Saturday, May 31, 2025

A Fistful of Fiery Stardust

A Fistful of Fiery Stardust

by Catherine Viel

Posted on May 31, 2025


May 30, 2025

Many are exhausted, short-fused, and sitting in a kind of pressure cooker that often makes no rational sense. There’s grief, irritation, and even a deep burning rage…the energy to me feels like a dragon’s fire. It is erupting through me…It’s amazing, exhausting, and sometimes scary…The challenge now is to feel it all, even the rage, and set ourselves free without burning down what we need and want to remain. ~ Jenny Schiltz

I’ve noticed how some of us pay cursory attention to nature, while others experience a deep awareness of and connection with the natural world. I gravitate toward the latter more and more as time goes by.

When I entered Stow Grove Park the other day, a squirrel was chattering madly high up in one of the redwoods. It ceased while I walked the path through the peaceful redwood grove, and when I left the park, I heard the chorus of squirrel barks recommence. 

Being attuned to signs of Spirit delivered through everyday nature encounters, I wondered if that scolding squirrel was a message for me. 

*****

Since there are anger-management courses aplenty, frequently mandated for certain offenders post-trial, it seems obvious that anger is an issue for many humans. 

We have limited choices when dealing with emotions we perceive as negative (or in spiritual correct-speak, “not preferred”). If something causes our temper to flare, we might tell ourselves to hold steady: wait until we can assess, and respond rather than react. After all, reacting is probably how people end up in those anger-management courses. 

For many people, a few deep breaths and reasoned self-talk probably work well. For others, the reaction is like a force of nature erupting from our body-mind-emotion amalgam. Trying to put the brakes on the response is no more use than reeling in a comet by its tail. The comet hurtles onward and we’re left holding a handful of fiery stardust. 

It’s no wonder the comet escapes my grasp. If Ayurvedic and homeopathic type assessments are valid, I’m apparently programmed to be the human version of that angry squirrel: defending my territory, scolding trespassers, and erecting barriers against invasion. 

Those aren’t behaviors I embrace or consciously choose. Perhaps if I’m noticing and feeling this so intensely right now, it’s not just me, but a collective experience as Jenny Schiltz describes in a recent newsletter.

*****

I do think there’s validity in holistic assessment tools as well as mainstream personality type assessments. I took the Myers-Briggs test decades ago, and it landed so accurately it was uncanny, bordering on witchcraft.

If I’m prone to prickliness, defending my territory, or other bad-tempered reactions, does it follow that I “chose” this body and mental-emotional construct? Were they essential ingredients in the recipe that created me?

Hmmm… what if I’m done with having those experiences, but am trapped in a lifelong homeopathic constitution and Ayurvedic type that continue promulgating a fiery, easily triggered temper?

What is the recourse for breaking free from this personal-matrix nightmare?

*****

I’m not sure that animals really get “angry.” I have a feeling that what we perceive as anger in animals is the behavior they manifest when they are threatened. When they are fearful. When their lives, or the lives of their young, or their territory, are under perceived attack.

Are we really that different? Is human anger an elevated response, lifted up above such base concerns as territorialism and self-protection?

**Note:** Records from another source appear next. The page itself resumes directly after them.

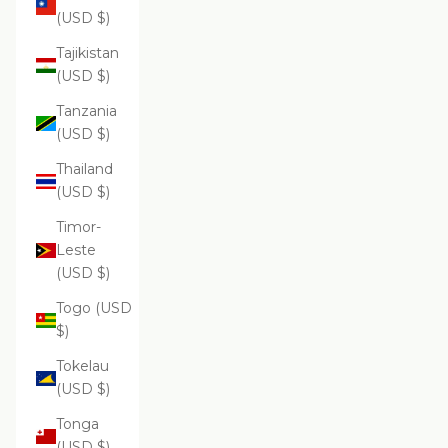
(USD $)
Tajikistan
(USD $)
Tanzania
(USD $)
Thailand
(USD $)
Timor-
Leste
(USD $)
Togo (USD
$)
Tokelau
(USD $)
Tonga
(USD $)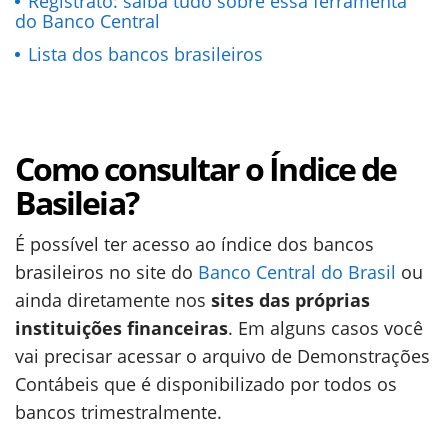
Registrato: saiba tudo sobre essa ferramenta
do Banco Central
Lista dos bancos brasileiros
Como consultar o Índice de
Basileia?
É possível ter acesso ao índice dos bancos
brasileiros no site do
Banco Central do Brasil
ou
ainda diretamente nos
sites das próprias
instituições financeiras
. Em alguns casos você
vai precisar acessar o arquivo de Demonstrações
Contábeis que é disponibilizado por todos os
bancos trimestralmente.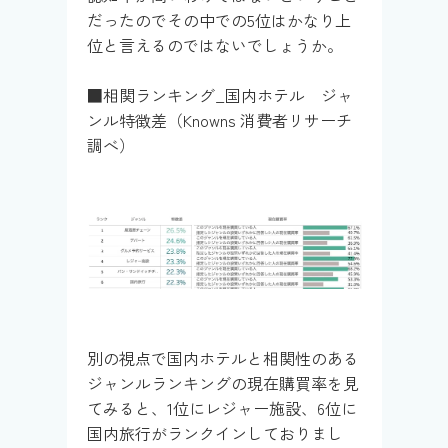
だったのでその中での5位はかなり上
位と言えるのではないでしょうか。
■相関ランキング_国内ホテル ジャ
ンル特徴差（Knowns 消費者リサーチ
調べ）
別の視点で国内ホテルと相関性のある
ジャンルランキングの現在購買率を見
てみると、1位にレジャー施設、6位に
国内旅行がランクインしておりまし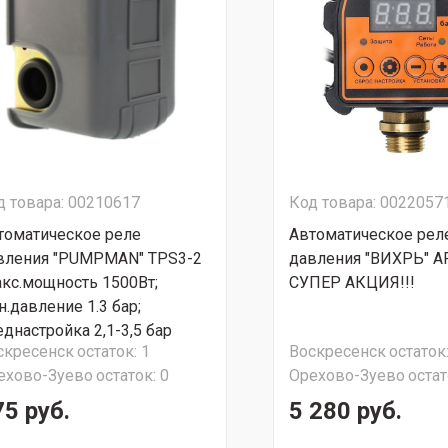
д товара: 00210617
Код товара: 0022057
томатическое реле
Автоматическое рел
вления "PUMPMAN" TPS3-2
давления "ВИХРЬ" А
акс.мощность 1500Вт;
СУПЕР АКЦИЯ!!!
н.давление 1.3 бар;
еднастройка 2,1-3,5 бар
скресенск
остаток:
1
Воскресенск
остаток
асс защиты IP44)
ехово-Зуево
остаток:
0
Орехово-Зуево
остат
75 руб.
5 280 руб.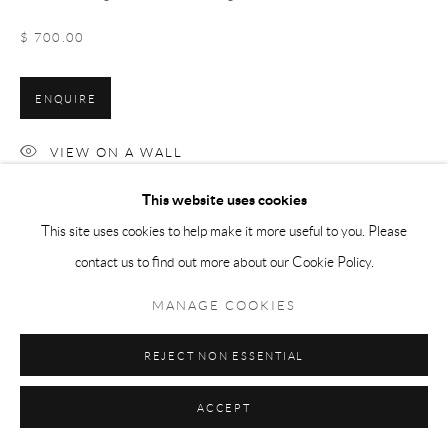
© 2026 LA COLLECTION ART VOLTE
SITE BY ARTLOGIC
$ 700.00
ENQUIRE
VIEW ON A WALL
This website uses cookies
La série
mère-fille
explore les complexités des relations mère-enfant à
This site uses cookies to help make it more useful to you. Please
travers la photographie. Créée de manière collaborative par l'artiste
contact us to find out more about our Cookie Policy.
et sa mère, la série se sert de l'étreinte comme symbole...
MANAGE COOKIES
LIRE PLUS
REJECT NON ESSENTIAL
PARTAGER
ACCEPT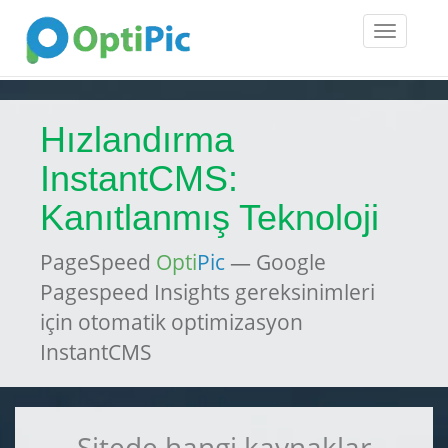
Toggle
navigatio
Hızlandırma
InstantCMS:
Kanıtlanmış Teknoloji
PageSpeed
Opti
Pic
— Google
Pagespeed Insights gereksinimleri
için otomatik optimizasyon
InstantCMS
Sitede hangi kaynaklar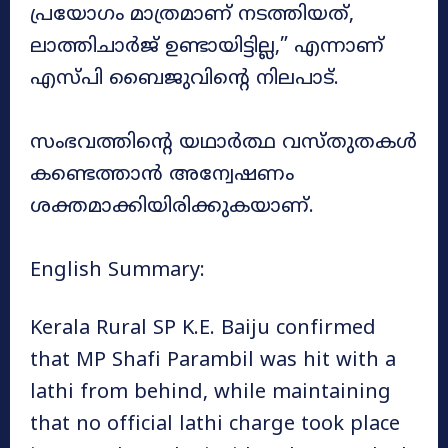
പ്രയോഗം മാത്രമാണ് നടത്തിയത്,
ലാത്തിചാർജ് ഉണ്ടായിട്ടില്ല,” എന്നാണ്
എസ്പി ബൈജുവിന്റെ നിലപാട്.
സംഭവത്തിന്റെ യഥാർത്ഥ വസ്തുതകൾ
കണ്ടെത്താൻ അന്വേഷണം
ശക്തമാക്കിയിരിക്കുകയാണ്.
English Summary:
Kerala Rural SP K.E. Baiju confirmed
that MP Shafi Parambil was hit with a
lathi from behind, while maintaining
that no official lathi charge took place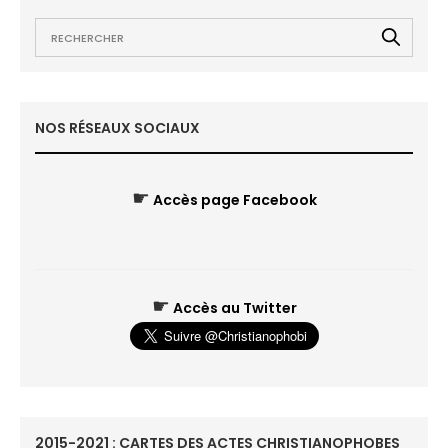
NOS RÉSEAUX SOCIAUX
☛
Accès page Facebook
☛
Accès au Twitter
2015-2021 : CARTES DES ACTES CHRISTIANOPHOBES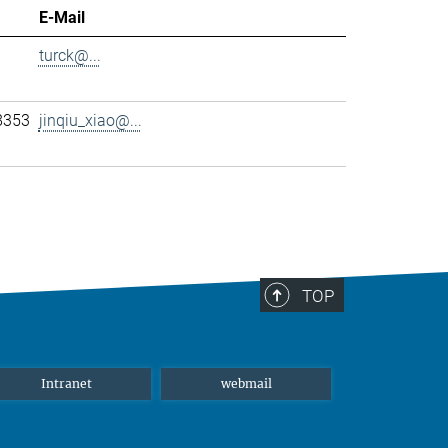
E-Mail
turck@...
8353
jinqiu_xiao@...
TOP
Intranet
webmail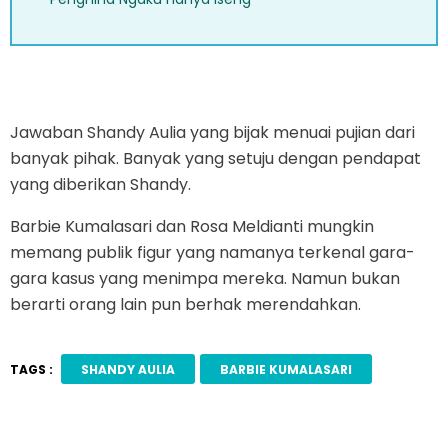
Jawaban Shandy Aulia yang bijak menuai pujian dari
banyak pihak. Banyak yang setuju dengan pendapat
yang diberikan Shandy.
Barbie Kumalasari dan Rosa Meldianti mungkin
memang publik figur yang namanya terkenal gara-
gara kasus yang menimpa mereka. Namun bukan
berarti orang lain pun berhak merendahkan.
TAGS :
SHANDY AULIA
BARBIE KUMALASARI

I suspect not. No matter how we might justify our negative emotions and the “bad” behavior stemming from them, I think it’s likely that we’re just prettying up an evolutionary and biological response to threat.

*****

Homeopathic constitutions can be modified, the troublesome aspects toned down via dietary adjustments, homeopathic remedies, and holistic therapies. But the undesirable aspects of a homeopathic type won’t simply go away, especially if they are a lifelong imprint.

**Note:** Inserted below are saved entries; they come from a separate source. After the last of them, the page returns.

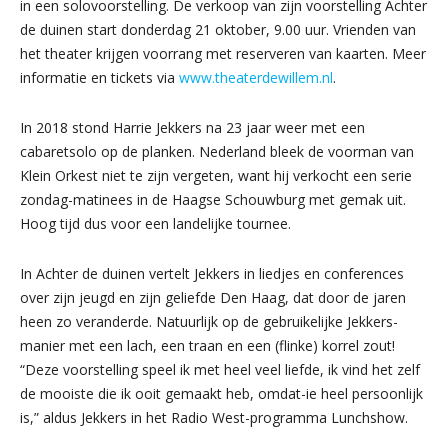
in een solovoorstelling. De verkoop van zijn voorstelling Achter
de duinen start donderdag 21 oktober, 9.00 uur. Vrienden van
het theater krijgen voorrang met reserveren van kaarten. Meer
informatie en tickets via
www.theaterdewillem.nl
.
In 2018 stond Harrie Jekkers na 23 jaar weer met een
cabaretsolo op de planken. Nederland bleek de voorman van
Klein Orkest niet te zijn vergeten, want hij verkocht een serie
zondag-matinees in de Haagse Schouwburg met gemak uit.
Hoog tijd dus voor een landelijke tournee.
In Achter de duinen vertelt Jekkers in liedjes en conferences
over zijn jeugd en zijn geliefde Den Haag, dat door de jaren
heen zo veranderde. Natuurlijk op de gebruikelijke Jekkers-
manier met een lach, een traan en een (flinke) korrel zout!
“Deze voorstelling speel ik met heel veel liefde, ik vind het zelf
de mooiste die ik ooit gemaakt heb, omdat-ie heel persoonlijk
is,” aldus Jekkers in het Radio West-programma Lunchshow.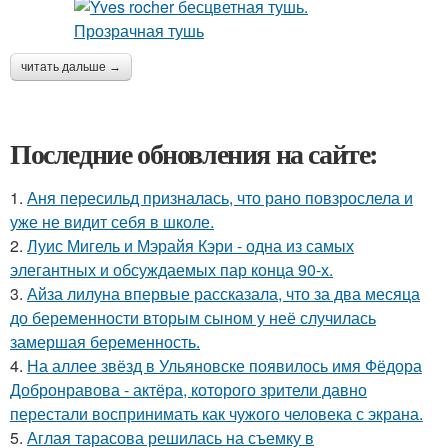
читать дальше →
Последние обновления на сайте:
1.
Аня пересильд призналась, что рано повзрослела и
уже не видит себя в школе.
2.
Луис Мигель и Мэрайя Кэри - одна из самых
элегантных и обсуждаемых пар конца 90-х.
3.
Айза лилуна впервые рассказала, что за два месяца
до беременности вторым сыном у неё случилась
замершая беременность.
4.
На аллее звёзд в Ульяновске появилось имя Фёдора
Добронравова - актёра, которого зрители давно
перестали воспринимать как чужого человека с экрана.
5.
Аглая тарасова решилась на съемку в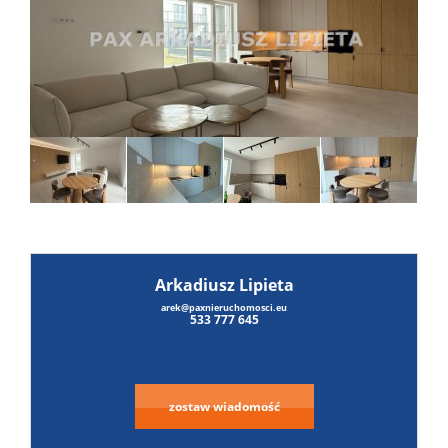
Wynaj
Mieszka
Dzialki
Dokum
Arkadiusz Lipieta
Kontak
arek@paxnieruchomosci.eu
533 777 645
zostaw wiadomość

I ponder the seemingly carefree life of that chattering squirrel in the park. Do the other animals say, “Tone it down, will ya? Nobody’s threatening you.” There are no anger management courses in nature. 

One of Dr. Peebles’s suggestions is to ask ourselves: “I wonder what my soul is mastering?” A slightly more loosey-goosey approach than the dreary “What lesson am I supposed to be learning?” 

Who doesn’t want to be a master at something? It strikes me as peculiar that an immortal and limitless soul would need to master anything, but what do I know? I’m just the vehicle toting this particular God-fragment around on Planet Earth.

*****

The next time I go to the park and hear a squirrel chattering, I will slow down and really listen. I will spot it running across a branch high up in a magnificent redwood, hopping fearlessly from branch to branch and tree to tree. I will ask my soul: do you really want to keep emulating that perpetually antagonized squirrel? How about if we move on from this part of the program?

It’s not a solemn ritual or a fancy, multistep spiritual plan. Just a couple of questions, self to soul. God willing, the dialogue will go both ways, and the human me will be able to hear what the soul is speaking.